**SUPPLIED MATERIAL:**
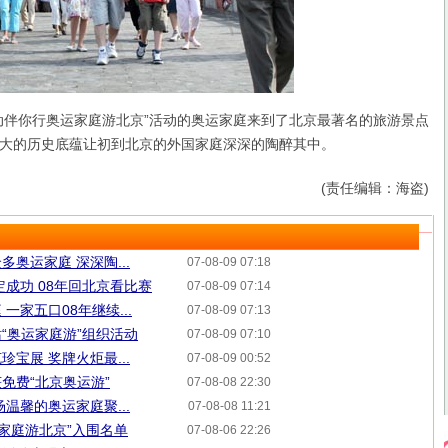
伴你行奥运家庭游北京”活动的奥运家庭来到了北京最著名的旅游景点
大的历史底蕴让初到北京的外国家庭深深的陶醉其中。
(责任编辑：海盗)
奥运家庭 深深陶...
07-08-09 07:18
定成功 08年回北京看比赛
07-08-09 07:14
一家五口08年继续...
07-08-09 07:13
“奥运家庭游”组织活动
07-08-09 07:10
宝展 奖牌火炬最...
07-08-09 00:52
免费“北京奥运游”
07-08-08 22:30
温馨的奥运家庭聚...
07-08-08 11:21
运家庭游北京”入围名单
07-08-06 22:26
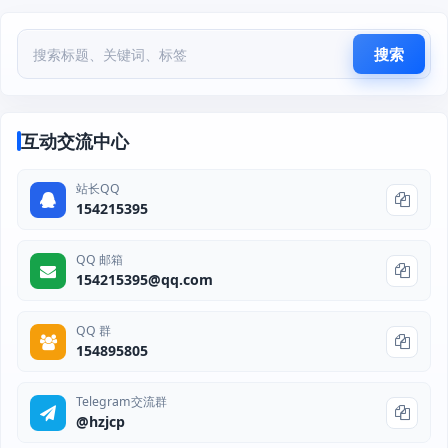
搜索
互动交流中心
站长QQ
154215395
QQ 邮箱
154215395@qq.com
QQ 群
154895805
Telegram交流群
@hzjcp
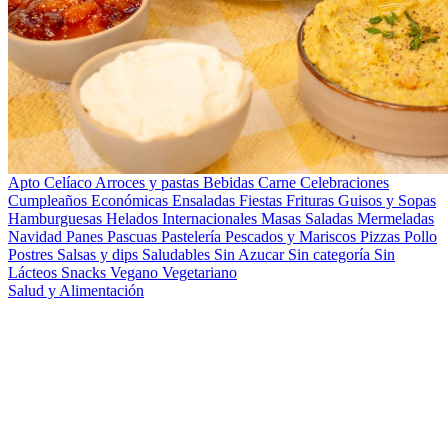
Apto Celíaco
Arroces y pastas
Bebidas
Carne
Celebraciones
Cumpleaños
Económicas
Ensaladas
Fiestas
Frituras
Guisos y Sopas
Hamburguesas
Helados
Internacionales
Masas Saladas
Mermeladas
Navidad
Panes
Pascuas
Pastelería
Pescados y Mariscos
Pizzas
Pollo
Postres
Salsas y dips
Saludables
Sin Azucar
Sin categoría
Sin
Lácteos
Snacks
Vegano
Vegetariano
Salud y Alimentación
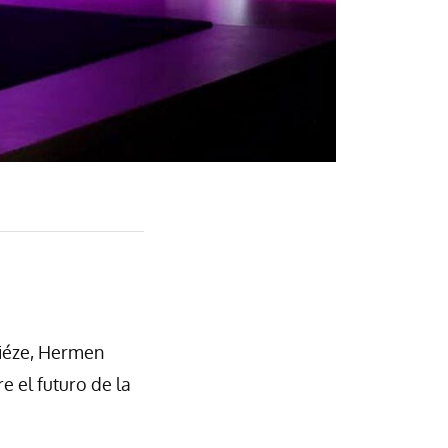
hiéze, Hermen
e el futuro de la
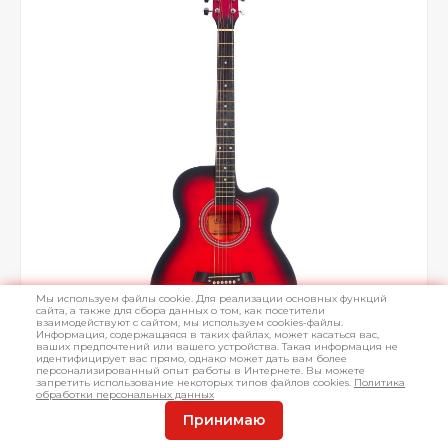
Мы используем файлы cookie. Для реализации основных функций
сайта, а также для сбора данных о том, как посетители
взаимодействуют с сайтом, мы используем cookies-файлы.
Информация, содержащаяся в таких файлах, может касаться вас,
ваших предпочтений или вашего устройства. Такая информация не
идентифицирует вас прямо, однако может дать вам более
персонализированный опыт работы в Интернете. Вы можете
запретить использование некоторых типов файлов cookies.
Политика
обработки персональных данных
Принимаю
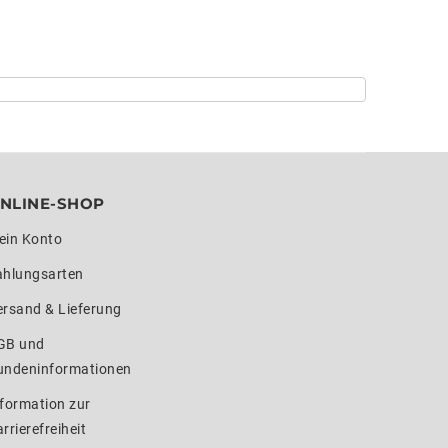
NLINE-SHOP
ein Konto
ahlungsarten
ersand & Lieferung
GB und
undeninformationen
formation zur
rrierefreiheit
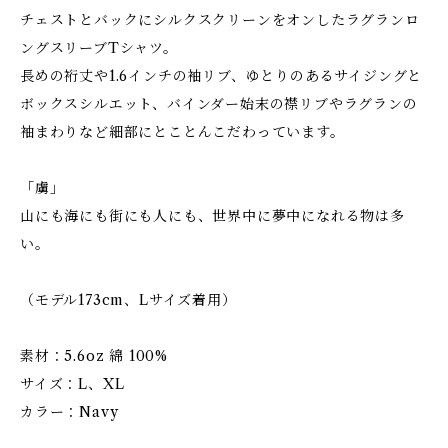
チェストとバックにシルクスクリーンをオンしたラグランロ
ングスリーブTシャツ。
長めの裄丈や1.6インチの袖リブ、ゆとりのあるサイジングと
ボックスシルエット、バインダー始末の襟リブやラグランの
袖まわりなど細部にとことんこだわっています。
「虜」
山にも海にも街にも人にも、世界中に夢中になれる物は多
い。
（モデル173cm、Lサイズ着用）
素材：5.6oz 綿 100%
サイズ：L、XL
カラー：Navy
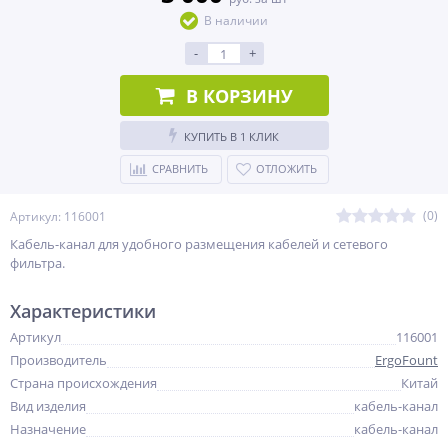
В наличии
-
+
В КОРЗИНУ
КУПИТЬ В 1 КЛИК
СРАВНИТЬ
ОТЛОЖИТЬ
(0)
Артикул: 116001
Кабель-канал для удобного размещения кабелей и сетевого
фильтра.
Характеристики
Артикул
116001
Производитель
ErgoFount
Страна происхождения
Китай
Вид изделия
кабель-канал
Назначение
кабель-канал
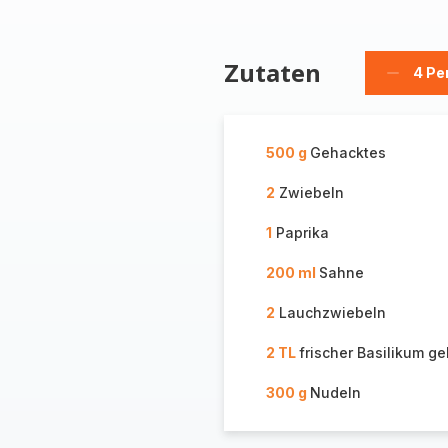
Zutaten
4 Pe
Person
löschen
500 g
Gehacktes
2
Zwiebeln
1
Paprika
200 ml
Sahne
2
Lauchzwiebeln
2 TL
frischer Basilikum g
300 g
Nudeln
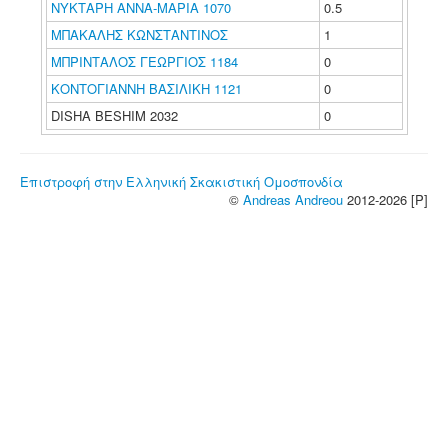
ΝΥΚΤΑΡΗ ΑΝΝΑ-ΜΑΡΙΑ 1070
0.5
ΜΠΑΚΑΛΗΣ ΚΩΝΣΤΑΝΤΙΝΟΣ
1
ΜΠΡΙΝΤΑΛΟΣ ΓΕΩΡΓΙΟΣ 1184
0
ΚΟΝΤΟΓΙΑΝΝΗ ΒΑΣΙΛΙΚΗ 1121
0
DISHA BESHIM 2032
0
Επιστροφή στην Ελληνική Σκακιστική Ομοσπονδία
©
Andreas Andreou
2012-2026 [P]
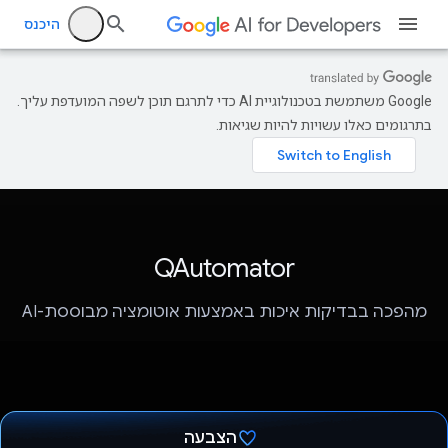
היכנס
‫Google משתמשת בטכנולוגיית AI כדי לתרגם תוכן לשפה המועדפת עליך.
בתרגומים כאלו עשויות להיות שגיאות.
QAutomator
מהפכה בבדיקות איכות באמצעות אוטומציה מבוססת-AI
הצבעה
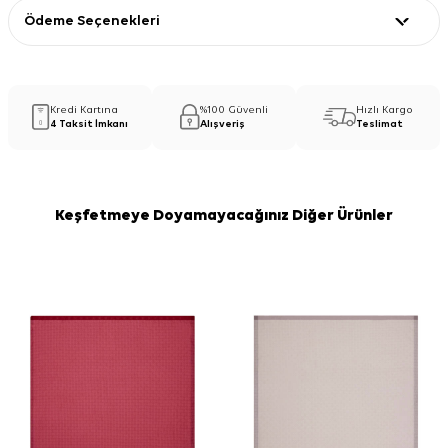
Ödeme Seçenekleri
Kredi Kartına
%100 Güvenli
Hızlı Kargo
4 Taksit İmkanı
Alışveriş
Teslimat
Keşfetmeye Doyamayacağınız Diğer Ürünler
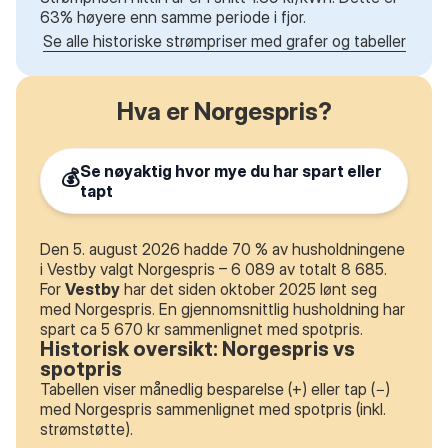
63% høyere enn samme periode i fjor.
Se alle historiske strømpriser med grafer og tabeller
Hva er Norgespris?
Se nøyaktig hvor mye du har spart eller
💰
tapt
Den 5. august 2026 hadde 70 % av husholdningene
i Vestby valgt Norgespris – 6 089 av totalt 8 685.
For
Vestby
har det siden oktober 2025 lønt seg
med Norgespris. En gjennomsnittlig husholdning har
spart ca 5 670 kr sammenlignet med spotpris.
Historisk oversikt: Norgespris vs
spotpris
Tabellen viser månedlig besparelse (+) eller tap (−)
med Norgespris sammenlignet med spotpris (inkl.
strømstøtte).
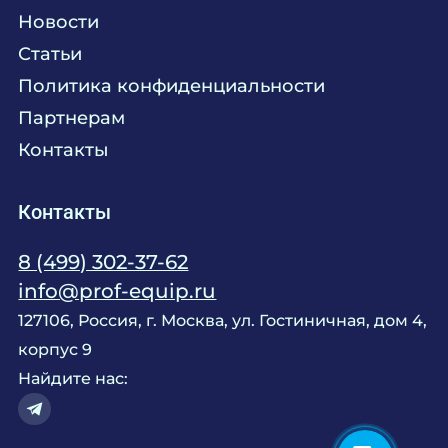
Химия
Консалтинг
Новости
Мебель
Технологическое проектирование
Статьи
Комплексное оснащение
Продажа оборудования
Политика конфиденциальности
Монтажные и пусконаладочные работы
Партнерам
Контакты
Контакты
8 (499) 302-37-62
info@prof-equip.ru
127106, Россия, г. Москва, ул. Гостиничная, дом 4,
корпус 9
Найдите нас:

**WHAT TO WORK ON:**
Without the pictures, return the entries exactly as they appear.

**EXERCISE RESPONSE:**
伴你行奥运家庭游北京”活动的奥运家庭来到了北京最著名的旅游景点
大的历史底蕴让初到北京的外国家庭深深的陶醉其中。
(责任编辑：海盗)
奥运家庭 深深陶...
07-08-09 07:18
定成功 08年回北京看比赛
07-08-09 07:14
一家五口08年继续...
07-08-09 07:13
“奥运家庭游”组织活动
07-08-09 07:10
宝展 奖牌火炬最...
07-08-09 00:52
免费“北京奥运游”
07-08-08 22:30
温馨的奥运家庭聚...
07-08-08 11:21
运家庭游北京”入围名单
07-08-06 22:26
搜索
互动交流中心
站长QQ
154215395
QQ 邮箱
154215395@qq.com
QQ 群
154895805
Telegram交流群
@hzjcp
Apto Celíaco
Arroces y pastas
Bebidas
Carne
Celebraciones
Cumpleaños
Económicas
Ensaladas
Fiestas
Frituras
Guisos y Sopas
Hamburguesas
Helados
Internacionales
Masas Saladas
Mermeladas
Navidad
Panes
Pascuas
Pastelería
Pescados y Mariscos
Pizzas
Pollo
Postres
Salsas y dips
Saludables
Sin Azucar
Sin categoría
Sin
Lácteos
Snacks
Vegano
Vegetariano
Salud y Alimentación
hiéze, Hermen
e el futuro de la
Мы используем файлы cookie. Для реализации основных функций
сайта, а также для сбора данных о том, как посетители
взаимодействуют с сайтом, мы используем cookies-файлы.
Информация, содержащаяся в таких файлах, может касаться вас,
ваших предпочтений или вашего устройства. Такая информация не
идентифицирует вас прямо, однако может дать вам более
персонализированный опыт работы в Интернете. Вы можете
запретить использование некоторых типов файлов cookies.
Политика
обработки персональных данных
Принимаю
NLINE-SHOP
ein Konto
ahlungsarten
ersand & Lieferung
GB und
undeninformationen
formation zur
rrierefreiheit
チェストとバックにシルクスクリーンをオンしたラグランロ
ングスリーブTシャツ。
長めの裄丈や1.6インチの袖リブ、ゆとりのあるサイジングと
ボックスシルエット、バインダー始末の襟リブやラグランの
袖まわりなど細部にとことんこだわっています。
「虜」
山にも海にも街にも人にも、世界中に夢中になれる物は多
い。
（モデル173cm、Lサイズ着用）
素材：5.6oz 綿 100%
サイズ：L、XL
カラー：Navy
В наличии
-
+
В КОРЗИНУ
КУПИТЬ В 1 КЛИК
СРАВНИТЬ
ОТЛОЖИТЬ
(0)
Артикул: 116001
Кабель-канал для удобного размещения кабелей и сетевого
фильтра.
Характеристики
Артикул
116001
Производитель
ErgoFount
Страна происхождения
Китай
Вид изделия
кабель-канал
Назначение
кабель-канал
Zutaten
4 Pe
Person
löschen
500 g
Gehacktes
2
Zwiebeln
1
Paprika
200 ml
Sahne
2
Lauchzwiebeln
2 TL
frischer Basilikum g
300 g
Nudeln
ΝΥΚΤΑΡΗ ΑΝΝΑ-ΜΑΡΙΑ 1070
0.5
ΜΠΑΚΑΛΗΣ ΚΩΝΣΤΑΝΤΙΝΟΣ
1
ΜΠΡΙΝΤΑΛΟΣ ΓΕΩΡΓΙΟΣ 1184
0
ΚΟΝΤΟΓΙΑΝΝΗ ΒΑΣΙΛΙΚΗ 1121
0
DISHA BESHIM 2032
0
Επιστροφή στην Ελληνική Σκακιστική Ομοσπονδία
©
Andreas Andreou
2012-2026 [P]
היכנס
‫Google משתמשת בטכנולוגיית AI כדי לתרגם תוכן לשפה המועדפת עליך.
בתרגומים כאלו עשויות להיות שגיאות.
QAutomator
מהפכה בבדיקות איכות באמצעות אוטומציה מבוססת-AI
הצבעה
Ödeme Seçenekleri
Kredi Kartına
%100 Güvenli
Hızlı Kargo
4 Taksit İmkanı
Alışveriş
Teslimat
Keşfetmeye Doyamayacağınız Diğer Ürünler
63% høyere enn samme periode i fjor.
Se alle historiske strømpriser med grafer og tabeller
Hva er Norgespris?
Se nøyaktig hvor mye du har spart eller
💰
tapt
Den 5. august 2026 hadde 70 % av husholdningene
i Vestby valgt Norgespris – 6 089 av totalt 8 685.
For
Vestby
har det siden oktober 2025 lønt seg
med Norgespris. En gjennomsnittlig husholdning har
spart ca 5 670 kr sammenlignet med spotpris.
Historisk oversikt: Norgespris vs
spotpris
Tabellen viser månedlig besparelse (+) eller tap (−)
med Norgespris sammenlignet med spotpris (inkl.
strømstøtte).
Химия
Консалтинг
Новости
Мебель
Технологическое проектирование
Статьи
Комплексное оснащение
Продажа оборудования
Политика конфиденциальности
Монтажные и пусконаладочные работы
Партнерам
Контакты
Контакты
8 (499) 302-37-62
info@prof-equip.ru
127106, Россия, г. Москва, ул. Гостиничная, дом 4,
корпус 9
Найдите нас:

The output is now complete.